A poetic book in the OT attributed to Solomon (which probably secured its place in the canon) but possibly written in the later part of the 6th cent. BCE. Other dates ranging over several centuries have been proposed. It is a series of love poems in dialogue form between a man and a woman who both use powerful and moving imagery. In 4: 5 to 5: 1 there is a clear allusion to the consummation of heterosexual love followed by a celebratory meal, and soon the man’s hasty exit. The conventional interpretation in Judaism and Christianity has been to regard the Song’s erotic vocabulary as allegorical: it is said to express the love of God for his people (Israel, or the Church) or between Christ, or his mother, and the individual.
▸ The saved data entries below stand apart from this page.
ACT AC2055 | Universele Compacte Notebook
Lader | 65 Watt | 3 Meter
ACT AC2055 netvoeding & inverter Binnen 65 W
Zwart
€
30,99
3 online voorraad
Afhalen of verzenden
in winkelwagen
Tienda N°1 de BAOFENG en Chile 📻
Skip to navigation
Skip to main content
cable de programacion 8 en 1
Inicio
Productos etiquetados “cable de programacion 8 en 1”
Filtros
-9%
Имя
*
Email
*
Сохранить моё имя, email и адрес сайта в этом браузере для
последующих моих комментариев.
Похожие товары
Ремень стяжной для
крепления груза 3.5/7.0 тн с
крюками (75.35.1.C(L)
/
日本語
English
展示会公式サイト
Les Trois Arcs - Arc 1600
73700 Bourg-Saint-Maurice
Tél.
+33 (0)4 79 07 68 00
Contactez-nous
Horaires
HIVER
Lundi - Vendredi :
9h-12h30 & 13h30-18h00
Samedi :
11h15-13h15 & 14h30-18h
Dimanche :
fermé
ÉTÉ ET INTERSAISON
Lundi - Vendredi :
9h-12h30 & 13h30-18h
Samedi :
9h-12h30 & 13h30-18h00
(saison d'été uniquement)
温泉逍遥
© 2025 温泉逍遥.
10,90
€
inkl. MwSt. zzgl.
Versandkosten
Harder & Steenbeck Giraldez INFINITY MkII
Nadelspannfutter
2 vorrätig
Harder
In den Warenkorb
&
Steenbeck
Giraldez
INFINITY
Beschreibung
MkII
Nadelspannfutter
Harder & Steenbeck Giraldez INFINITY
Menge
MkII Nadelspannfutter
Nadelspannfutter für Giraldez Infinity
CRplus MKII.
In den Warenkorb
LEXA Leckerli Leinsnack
But there is a reversal of roles as between the prophetic books (e.g. Hosea) where Yahweh’s constant love is for his fickle bride, whereas in Song of Songs, the passionate and loyal female goes off in search of her lover when he has abandoned her. A valid liturgical usage must therefore reinterpret the allegory; and the book is not mentioned in the NT. However, as reinterpreted, the Song of Songs takes place not only as one of the Five Scrolls and used in the liturgy, at Passover, but also in Christian lectionaries, e.g. after Easter.

It should, however, be added that it has also been argued, perhaps to the disappointment of a modern reader, that the author of the Song himself wrote it as an allegory and not of human love at all. However, most probably the exuberant lyrical poems were indeed written to celebrate human love. There are beautiful and sensuous metaphors and similes to extol the bodies both of women (e.g. 7: 1–6) and of men (5: 10–16). Mountain goats and pomegranates and nectar; lilies and spices and sapphire, are among the images with which the lovers entice each other to the vineyards (7: 12).